Hello, All,
I've only posted a few times, but have enjoyed reading everyone's recipes and reviews. I thought I might put something up in this thread, even tho' the grillin' season is fading fast.
Good 'Q requires a good rub. I'd suppose most folks have their favorite commercial blends. For instance, I've really enjoyed the Spice House's Bronzeville rub for ribs. But there's those times when you run out, and need to toss something together.
I searched the net for rub recipes, and gathered a bunch, 84 at current count, that were primarily intended for pork and beef done lo-n-slo. I put together a database to see if there was some sort of standard, a specific ratio a'la Ruhlman.
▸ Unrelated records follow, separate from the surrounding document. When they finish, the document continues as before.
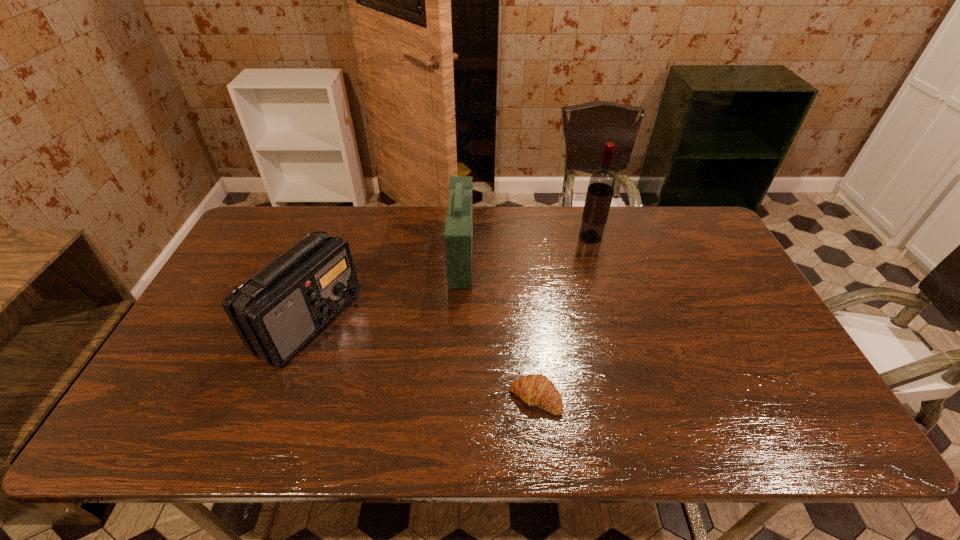 Locate an element on the screen. empty space that is in between the nearest object and the first-aid kit is located at coordinates (498, 327).

At what (x,y) coordinates should I click in order to perform the action: click on free space between the wine bottle and the third object from right to left. Please return your answer as a coordinate pair (x, y). Looking at the image, I should click on (526, 247).

I want to click on unoccupied position between the second object from right to left and the rightmost object, so click(x=563, y=318).

The width and height of the screenshot is (960, 540). I want to click on free space between the shortest object and the rightmost object, so click(563, 318).

At what (x,y) coordinates should I click in order to perform the action: click on free space that is in between the tallest object and the shortest object. Please return your answer as a coordinate pair (x, y). The width and height of the screenshot is (960, 540). Looking at the image, I should click on (563, 318).

Where is `the closest object to the third object from right to left`? The width and height of the screenshot is (960, 540). the closest object to the third object from right to left is located at coordinates (277, 311).

Choose which object is the nearest neighbor to the rightmost object. Please provide its 2D coordinates. Your answer should be formatted as a tuple, i.e. [(x, y)], where the tuple contains the x and y coordinates of a point satisfying the conditions above.

[(458, 235)]

Where is `vacant area that satisfies the following two spatial constraints: 1. on the front-facing side of the first-aid kit; 2. on the left side of the third object from left to right`? This screenshot has height=540, width=960. vacant area that satisfies the following two spatial constraints: 1. on the front-facing side of the first-aid kit; 2. on the left side of the third object from left to right is located at coordinates (455, 398).

The width and height of the screenshot is (960, 540). Find the location of `free space that satisfies the following two spatial constraints: 1. on the back side of the crescent roll; 2. on the front-facing side of the second object from left to right`. free space that satisfies the following two spatial constraints: 1. on the back side of the crescent roll; 2. on the front-facing side of the second object from left to right is located at coordinates (521, 256).

The image size is (960, 540). I want to click on free point that satisfies the following two spatial constraints: 1. on the front-facing side of the second object from right to left; 2. on the right side of the second object from left to right, so click(x=455, y=398). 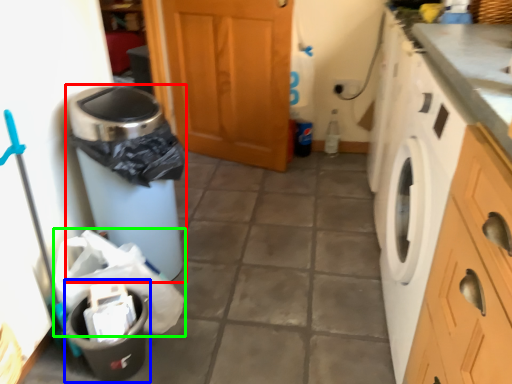 Question: Considering the real-world distances, which object is closest to waste container (highlighted by a red box)? recycling bin (highlighted by a blue box) or material (highlighted by a green box).

Choices:
 (A) recycling bin
 (B) material

Answer: (B) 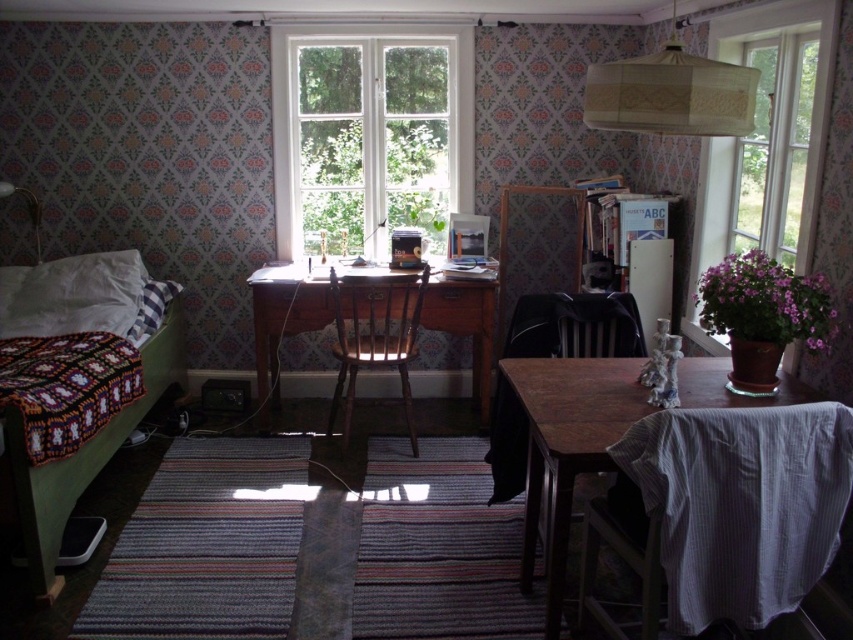 You are standing in the room and want to know how far the point at coordinates [791,198] is from your current position. Can you determine the distance?

The point at coordinates [791,198] is 2.69 meters away from the camera, so the distance from your current position would be approximately 2.69 meters.

You are organizing a small gathering in the room and need to place a 1.2 meter wide table. Can the transparent glass window at right and the wooden chair at center accommodate this table between them?

The transparent glass window at right is smaller than the wooden chair at center. Since the table is 1.2 meters wide, the space between them must be at least that size. However, without knowing the exact distance between them, it is impossible to determine if the table will fit.

You are a delivery person who needs to place a package on the desk between the beige fabric lampshade at upper center and the wooden chair at center. The package is 2 meters long. Can you fit it there?

The distance between the beige fabric lampshade at upper center and the wooden chair at center is 1.90 meters. Since the package is 2 meters long, it is slightly too long to fit in the available space. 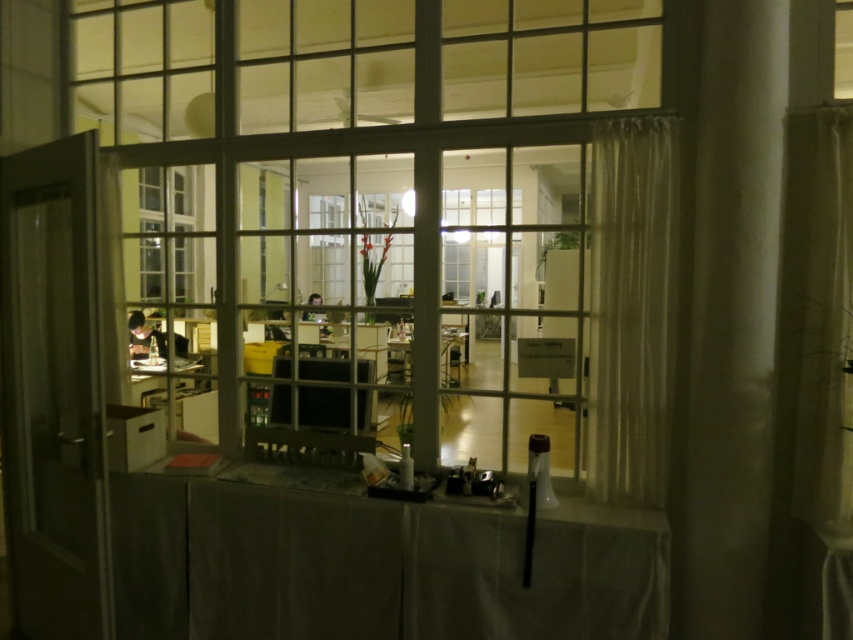 You are a delivery person standing outside the office at night. You need to enter through the transparent glass door at left but first want to check if there is enough space between it and the sheer white curtain at right to carry a large box that is 1.8 meters wide. Can you fit the box through the space between them?

The transparent glass door at left and sheer white curtain at right are 1.74 meters apart. Since the box is 1.8 meters wide, it is slightly wider than the available space, so the box cannot fit through the space between them.

You are standing in front of the window shown in the scene. Where is the smooth gray table at center located in relation to the window?

The smooth gray table at center is located at point (374,564) in the scene. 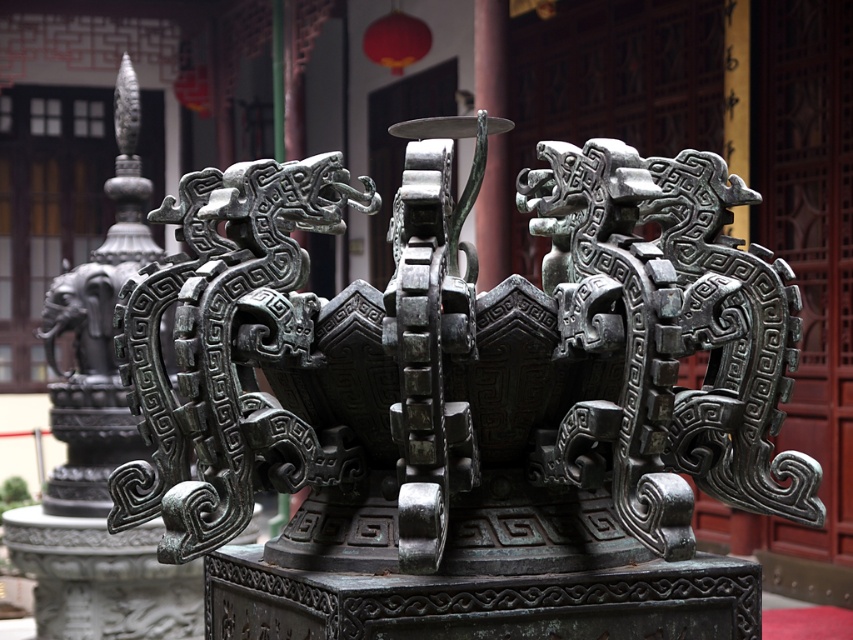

There wasn't, but I supposed I might make something pretty generic. What I did to come up with an average recipe was to make a weighted average of each ingredient. I divided the ingredients into classes, those appearing in at least half the recipes, those appearing in a quarter, those appearing in less than a quarter, and those occuring in les than one eigth. I gave the classes a "weight" number, 1, .75, .5, .25 I multiplied the average percent used for each ingredient times the number of times it appears in recipes, and then by the weight number to give an "importance" number.
Here's the "Average Rub."
In teaspoons:
19 brown sugar
15 sweet paprika
9 Kosher salt
8 black pepper, freshly ground
5 garlic granules
4 chili powder blend
3 onion powder
and, just a bit out of order, it would have been 10, because it seems to be a strong flavor component
1 cayenne pepper
I started puting some together this morning for weekend cooking. I'm supposing it will in fact be pretty average, but should be O.K. in a pinch.